2D Lagrangian Parcel Volume method for drop flux on a cylinder

To predict ice accretion on an aircraft, it is important to computationally track the path and concentration of water particles to the aerodynamic surface. The recently developed Lagrangian Parcel Volume (LPV) method allows for both zero-diffusion and comparatively small amounts of particles to track compared to other numerical methods. The LPV method uses Lagrangian particle trajectories to define a parcel's vertices and enclosed volume. As this parcel volume changes along its trajectory, this allows direct computation of changes in particle concentration. Previous unsteady one-dimensional investigations with the LPV method found that it provides accurate and efficient results when compared with other computational techniques.
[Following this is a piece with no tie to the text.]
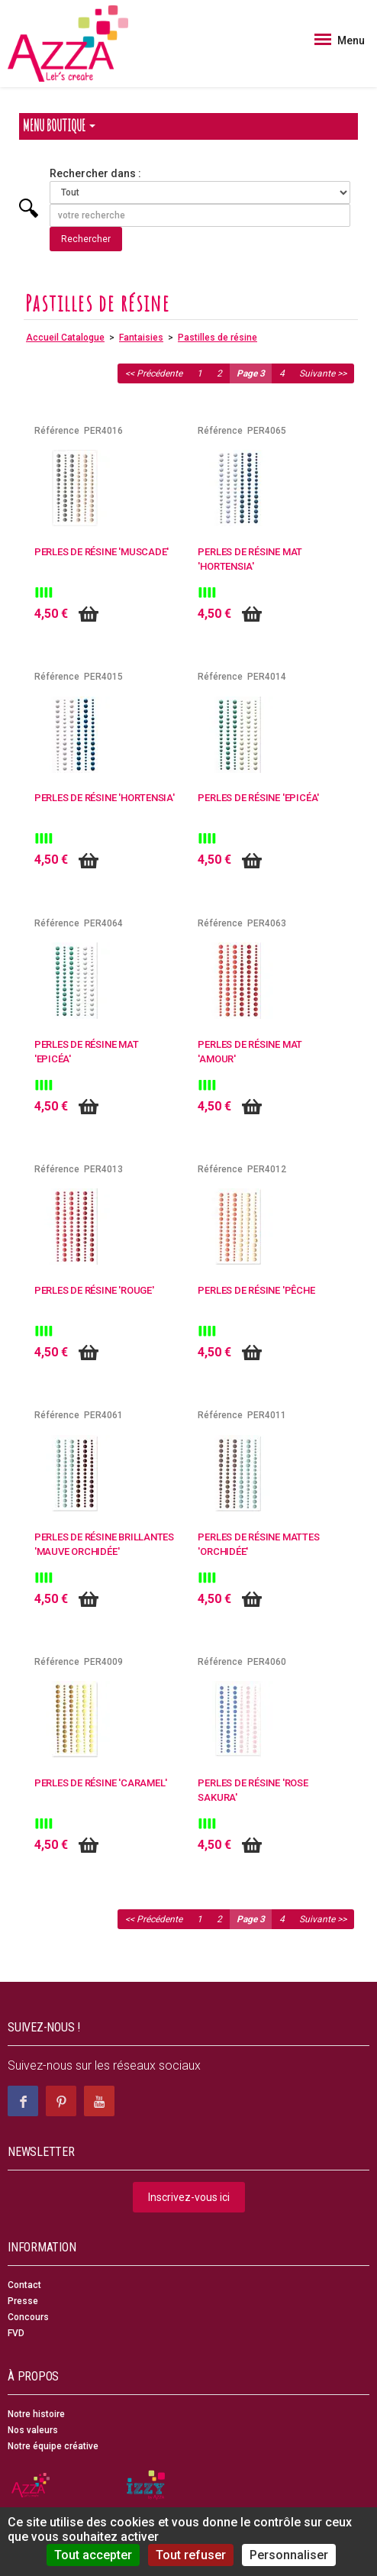  What do you see at coordinates (189, 2197) in the screenshot?
I see `Inscrivez-vous ici` at bounding box center [189, 2197].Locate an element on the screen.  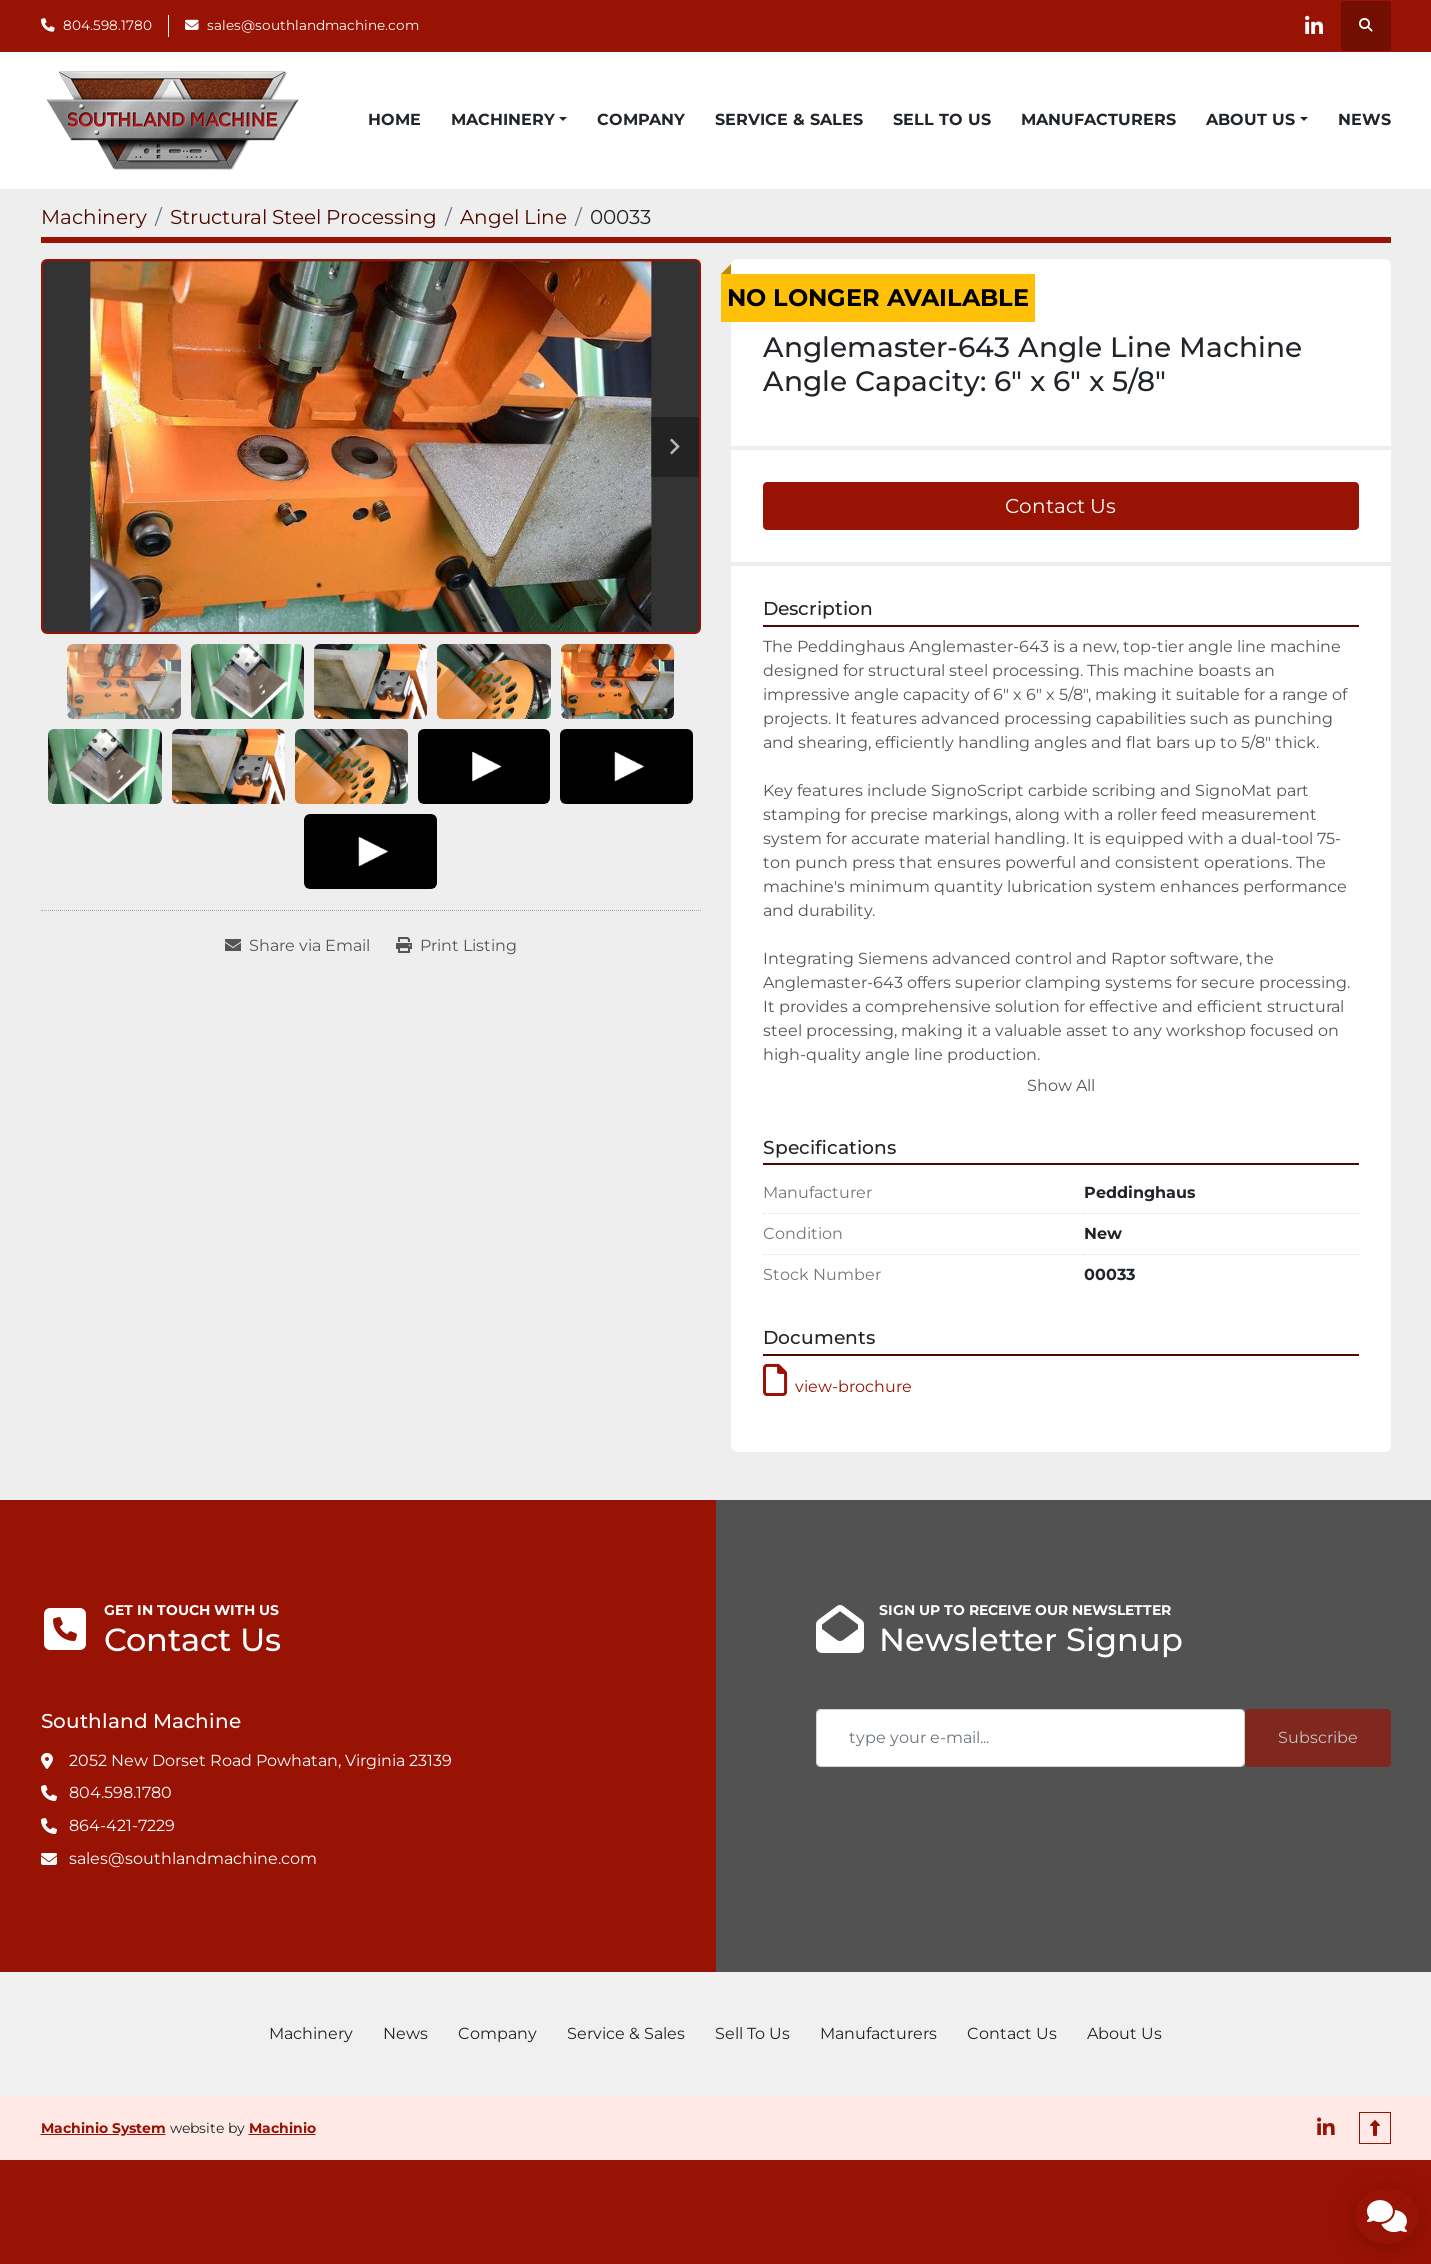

This study investigated key aspects of the two-dimensional (2-D) LPV method with respect to disperse phase particle concentration and impact efficiency predictions. These aspects included parcel shape definition, sensitivity to number of parcels and trajectory timesteps, as well as integration dynamics with a non-linear drag model and with polydisperse particle distributions. In general, the results indicate the 2-D LPV model as constructed herein was able to accurately predict impact efficiency on an aerodynamically relevant cylinder based on experimental data. In addition, a theoretical model was developed to accurately predict the impact Reynolds number on a cylinder.